Aquel exuberante despliegue culinario tenía un objetivo político serio. Fue una muestra
de lo que hoy podría llamarse “gestión de la percepción”. Los alimentos importados eran
símbolo de riqueza y poder, de tener mucho dinero y un brazo muy largo. Una
monarquía británica dividida por una guerra civil incipiente, que estaba coronando a un
rey que no tenía más que ocho años, necesitaba toda la legitimidad que pudiera
obtener: una escultura de azúcar gigante que representara al rey flanqueado por santos
y emperadores transmitía un mensaje político muy poco sutil. Igual que los lujosos
banquetes del califa enviaban una señal inolvidable a los cortesanos que podían estar
conspirando contra él y a los emisarios de otros gobernantes que pudieran estar
pensando en una invasión. Alimentar a los mendigos con una mezquita gigante hecha
de azúcar –en aquellos tiempos, una de las materias primas más valiosas del mundo–
era decir, de forma inequívoca: “Ni se os ocurra atacarme”.
“¡Somos pobres!”, gritó un chico desgarbado de largo rostro, que dijo llamarse Abu
Batta, Padre del Pato. “¿Quién va a darnos dinero?”
Justo en ese momento, un guardia de seguridad de Hezbolá llegó con una bolsa de
basura y la dejó con suavidad en el suelo junto a la hoguera. Apartó el plástico y dejó al
descubierto un gran pavo asado.
Los cocineros habían preparado el ave al viejo estilo árabe, asado entero y dispuesto
sobre una montaña de arroz redondo.
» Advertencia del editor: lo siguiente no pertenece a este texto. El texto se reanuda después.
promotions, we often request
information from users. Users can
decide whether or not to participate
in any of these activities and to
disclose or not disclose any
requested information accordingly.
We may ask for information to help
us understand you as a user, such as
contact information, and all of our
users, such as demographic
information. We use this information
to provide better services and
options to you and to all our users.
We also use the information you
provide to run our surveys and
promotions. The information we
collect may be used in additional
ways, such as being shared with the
El arroz estaba mezclado con piñones, pistachos,
pasas y carne de cordero picada, y olía a canela, pimienta, nuez moscada y clavo. Cada
hoguera recibió uno o dos pavos; centenares de aves, suficientes para hacer que toda
la plaza oliera a Navidad.
Cuatro meses después del alto el fuego, la economía de Líbano seguía destrozada por la
guerra. Los campos seguían llenos de bobas de racimo. La gente había perdido su
trabajo. La Nochebuena de Hezbolá transmitió un mensaje inconfundible: Estados
Unidos, a través de su aliado, Israel, envía la muerte a Líbano con sus bombas; el
Partido de Dios y sus aliados proporcionan consuelo, tanto espiritual como material, en
forma de un pavo asado (no importa que este animal sea un ave típicamente
americana).
Durante la guerra fría, algunos dirigentes árabes como el egipcio Gamal Abdel Nasser
subvencionaban el pan para garantizar la obediencia y la dependencia respecto al
Estado. “Era un medio de controlar la sociedad y una forma de dirigirla”, dice Ibrahim
Saif, economista y secretario general del Consejo Económico y Social de Jordania.
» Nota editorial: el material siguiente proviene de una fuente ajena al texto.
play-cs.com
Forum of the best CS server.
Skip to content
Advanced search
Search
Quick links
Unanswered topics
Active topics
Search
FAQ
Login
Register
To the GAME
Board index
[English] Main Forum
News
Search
“Tienen dinero y, para conservar su influencia en la sociedad, tienen que conceder
subvenciones”.
Pero la democracia del pan tiene un punto débil, que es que, tarde o temprano, la gente
quiere una democracia de verdad. Cuando llega ese momento, el pan –y el hecho de
que el gobernante no pueda proporcionarlo– se transforma en un símbolo desafiante.
“En nuestra cultura árabe, el pan es la base; si no tienes pan, no tienes nada”, dice Saif.
“Si quieres acusar a alguien de ser impotente, dices que ni siquiera puede permitirse
comer pan. Se supone que el pan debe estar al alcance, debe ser asequible”.
Hace una década, Sadiki analizó una oleada de revueltas provocadas por el pan que se
extendieron por el mundo árabe cuando los dictadores intentaron disminuir los
subsidios ante la tendencia mundial a la liberalización de los mercados. En 1977,
cuando el presidente egipcio Anuar Sadat trató de eliminar las subvenciones de Nasser,
El Cairo estalló en disturbios que dejaron 160 muertos, cientos de edificios incendiados
y al presidente tambaleándose. A la intifada del pan de El Cairo siguieron protestas en
Marruecos, Túnez, Argelia y Jordania durante todos los 80 y hasta bien entrados los 90.
Sadiki opina que las manifestaciones fueron un rechazo al acuerdo tácito de tener pan a
cambio de obediencia: una especie de antisimat.